Sometimes, dancing would give Mills a headache. She knew her comeback attempts in this area were fruitless. 

Enter Mills’s adaptability. She had competed in smaller events starting at age 13. By the time she was 17 and began eyeing the state title, Mills needed to change her talent portion of the contest. From dancing to singing.

Dancing and post-concussion syndrome – which is what a concussion is labeled if the pain lasts more than three weeks – don’t mix. Fear not, though. Mills began singing in the school choir and at Rundlett Middle School at age 15. That, she knew, would allow her to make a seamless transition during competitions from dancing to singing.

“I really mourned the loss of dance for a long time,” Mills said.

She was locked in Saturday night at Pinkerton Academy. She sang “Always Remember Us This Way,” By Lady Gaga.

“I felt great about it,” Mills said.

She’s competing in the national event later this year. She said that this is what she always wanted, that she could, finally, after four tries, follow in her mother’s footsteps and win the big one.

“I didn’t think of it a lot,” Mills said. “but I wanted to carry on this legacy.”

She insists that this is not an example of the overbearing mother pressuring her daughter to compete. And a mother, as in this case, who reached victory in the event herself.

“She did not make me or force me,” Mills said. “But she really provided a lot of role models because she was involved when I was a young girl. I was around the Miss New Hampshire Organization and I could look up to these women. This was a no-brainer for me to move into it.”

Ryan, who is the owner and clinical director of Crossroads Chiropractic, said she never pushed her daughter. She said the competition has moved far beyond a beauty pageant and focuses on the talents and potential of young women.

“This is not any different from Little League,” Ryan said. “You don’t hear of this too much anymore.
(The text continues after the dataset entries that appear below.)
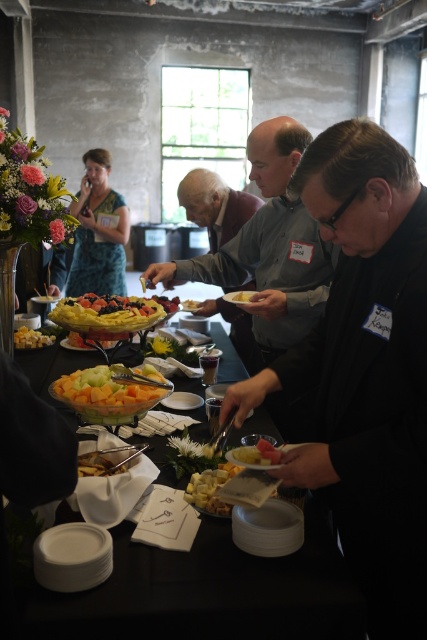 Question: Is translucent plastic tray at center below maroon sweater at center?

Choices:
 (A) yes
 (B) no

Answer: (A)

Question: Can you confirm if gray fabric shirt at center is positioned to the left of yellow matte cheese at center?

Choices:
 (A) no
 (B) yes

Answer: (A)

Question: Is yellow matte fruit at center below matte white bowl at center?

Choices:
 (A) no
 (B) yes

Answer: (B)

Question: Which point is closer to the camera taking this photo?

Choices:
 (A) (81, 468)
 (B) (271, 449)
 (C) (234, 468)

Answer: (B)

Question: Estimate the real-world distances between objects in this image. Which object is closer to the matte white bowl at center?

Choices:
 (A) black glossy grapes at center
 (B) yellow matte fruit at center
 (C) translucent glass bowl at center

Answer: (C)

Question: Which point is farther from the camera taking this photo?

Choices:
 (A) (177, 300)
 (B) (263, 595)
 (C) (210, 477)
 (D) (351, 129)

Answer: (A)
It has so much more to offer than just superficial beauty.”

Case in point – the contest eliminated its swimsuit competition four years ago, replacing it with a fitness competition.

Mills points out that the organization has awarded scholarships that helped her pay for college, allowing her to graduate as a licensed chiropractor – the same thing her mom does in Pembroke – in a few weeks.

She still suffers from various ailments. Headache, dizziness, memory loss, fatigue. Her injury pushed her to seek legislation four years ago to formally create a Concussion Awareness Day each March.

It’s something she’s been thinking about for nearly 10 years, since a kick to her head changed her entire life.

She says she’s doing well.

“I struggle with it,” Mills said. “But I’m okay.”